RAW DATA:
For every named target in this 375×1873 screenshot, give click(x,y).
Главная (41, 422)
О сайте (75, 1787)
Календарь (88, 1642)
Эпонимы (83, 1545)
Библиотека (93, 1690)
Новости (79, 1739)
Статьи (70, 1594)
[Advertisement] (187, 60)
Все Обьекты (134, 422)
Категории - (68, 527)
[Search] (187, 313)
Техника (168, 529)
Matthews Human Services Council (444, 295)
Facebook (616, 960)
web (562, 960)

EXERCISE REQUIREMENTS:
All that should appear in the response is the run of lines from the first line of the entries through the line containing "[Search] (187, 313)", copied exactly.

ANSWER TO THE EXERCISE:
For every named target in this 375×1873 screenshot, give click(x,y).
Главная (41, 422)
О сайте (75, 1787)
Календарь (88, 1642)
Эпонимы (83, 1545)
Библиотека (93, 1690)
Новости (79, 1739)
Статьи (70, 1594)
[Advertisement] (187, 60)
Все Обьекты (134, 422)
Категории - (68, 527)
[Search] (187, 313)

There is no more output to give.